Data records section start

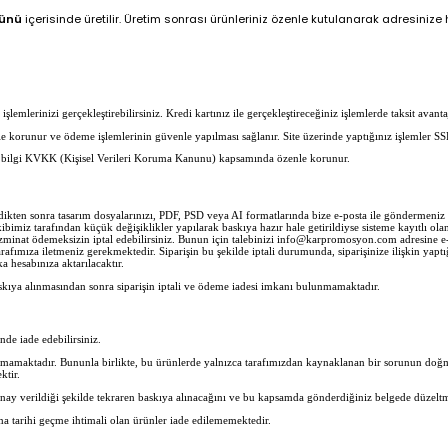
günü
içerisinde üretilir. Üretim sonrası ürünleriniz özenle kutulanarak adresinize hı
lemlerinizi gerçekleştirebilirsiniz. Kredi kartınız ile gerçekleştireceğiniz işlemlerde taksit avantaj
erle korunur ve ödeme işlemlerinin güvenle yapılması sağlanır. Site üzerinde yaptığınız işlemler SS
her bilgi KVKK (Kişisel Verileri Koruma Kanunu) kapsamında özenle korunur.
ledikten sonra tasarım dosyalarınızı, PDF, PSD veya AI formatlarında bize e-posta ile göndermen
imiz tarafından küçük değişiklikler yapılarak baskıya hazır hale getirildiyse sisteme kayıtlı olan 
zminat ödemeksizin iptal edebilirsiniz. Bunun için talebinizi info@karpromosyon.com adresine e-po
rafımıza iletmeniz gerekmektedir. Siparişin bu şekilde iptali durumunda, siparişinize ilişkin yaptı
 hesabınıza aktarılacaktır.
skıya alınmasından sonra siparişin iptali ve ödeme iadesi imkanı bulunmamaktadır.
inde iade edebilirsiniz.
nmamaktadır. Bununla birlikte, bu ürünlerde yalnızca tarafımızdan kaynaklanan bir sorunun doğma
ktir.
nay verildiği şekilde tekraren baskıya alınacağını ve bu kapsamda gönderdiğiniz belgede düzeltm
ma tarihi geçme ihtimali olan ürünler iade edilememektedir.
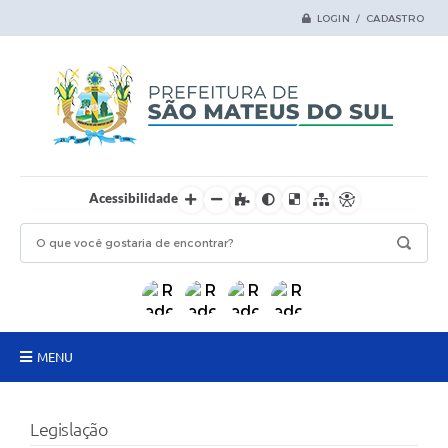
LOGIN / CADASTRO
Acessibilidade
MENU
Principal
Legislação
Samas Digital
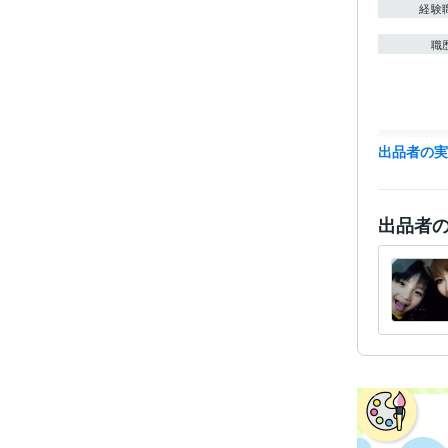
経験
職
資格・
出品者の
得意
出品者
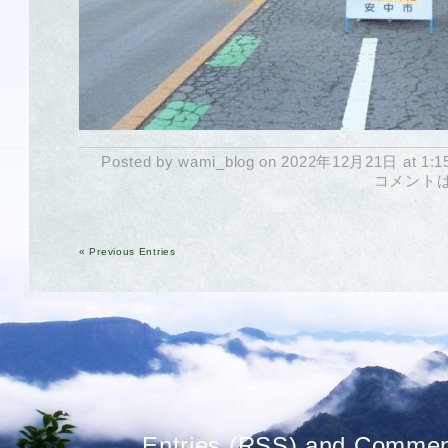
Posted by wami_blog on 2022年12月21日 at 1:1
コメント
« Previous Entries
Entries (RSS)
and
Commen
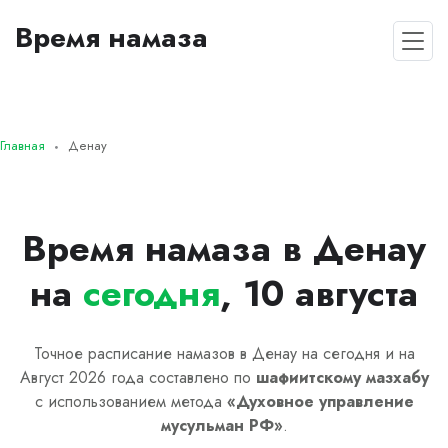
Время намаза
Главная
Денау
Время намаза в Денау
на
сегодня
, 10 августа
Точное расписание намазов в Денау на сегодня и на
Август 2026 года составлено по
шафиитскому
мазхабу
с использованием метода
«
Духовное управление
мусульман РФ
»
.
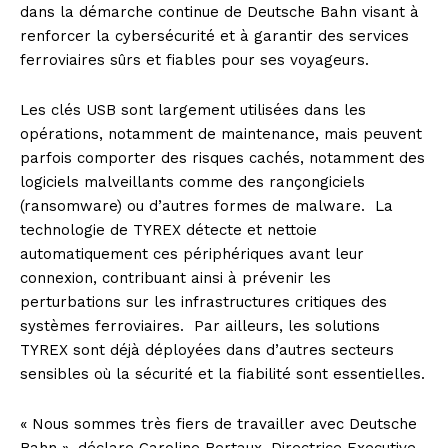
dans la démarche continue de Deutsche Bahn visant à
renforcer la cybersécurité et à garantir des services
ferroviaires sûrs et fiables pour ses voyageurs.
Les clés USB sont largement utilisées dans les
opérations, notamment de maintenance, mais peuvent
parfois comporter des risques cachés, notamment des
logiciels malveillants comme des rançongiciels
(ransomware) ou d’autres formes de malware. La
technologie de TYREX détecte et nettoie
automatiquement ces périphériques avant leur
connexion, contribuant ainsi à prévenir les
perturbations sur les infrastructures critiques des
systèmes ferroviaires. Par ailleurs, les solutions
TYREX sont déjà déployées dans d’autres secteurs
sensibles où la sécurité et la fiabilité sont essentielles.
« Nous sommes très fiers de travailler avec Deutsche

Data records section end

(What to do):
Say how many lines in the entries above contain the string "autres". Give the number by itself.

(Task response):
2